**Directions**.
Please give an exact printout of the records, without any pictures.

——

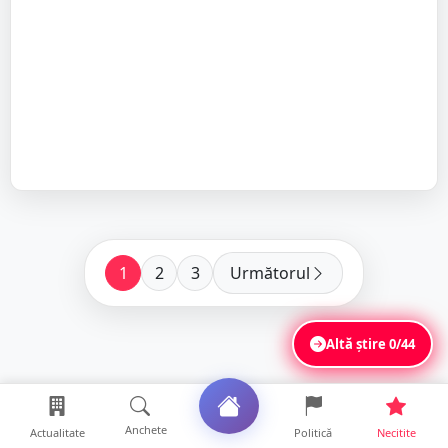
1
2
3
Următorul
Altă știre
0/44
Anchete
Actualitate
Politică
Necitite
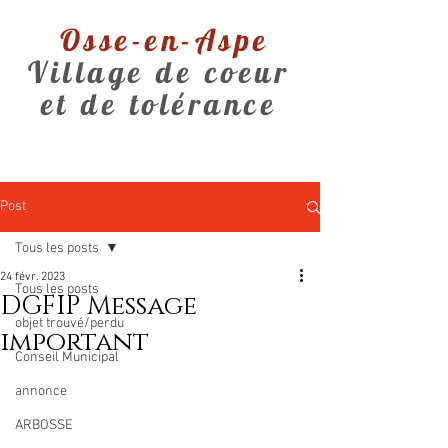
Osse-en-Aspe
Village de coeur
et de tolérance
Post
Tous les posts
24 févr. 2023
Tous les posts
DGFIP Message
objet trouvé/perdu
important
Conseil Municipal
annonce
ARBOSSE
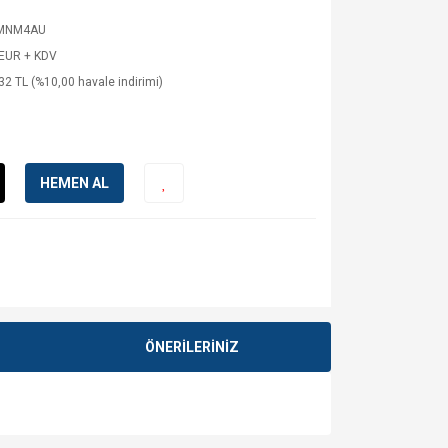
MNM4AU
 EUR + KDV
32 TL (%10,00 havale indirimi)
HEMEN AL
ÖNERİLERİNİZ
za iletebilirsiniz.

——

**Problem solution**.
1
2
3
Următorul
Altă știre
0/44
Anchete
Actualitate
Politică
Necitite
Osse-en-Aspe
Village de coeur
et de tolérance
Post
Tous les posts
24 févr. 2023
Tous les posts
DGFIP Message
objet trouvé/perdu
important
Conseil Municipal
annonce
ARBOSSE
MNM4AU
 EUR + KDV
32 TL (%10,00 havale indirimi)
HEMEN AL
ÖNERİLERİNİZ
za iletebilirsiniz.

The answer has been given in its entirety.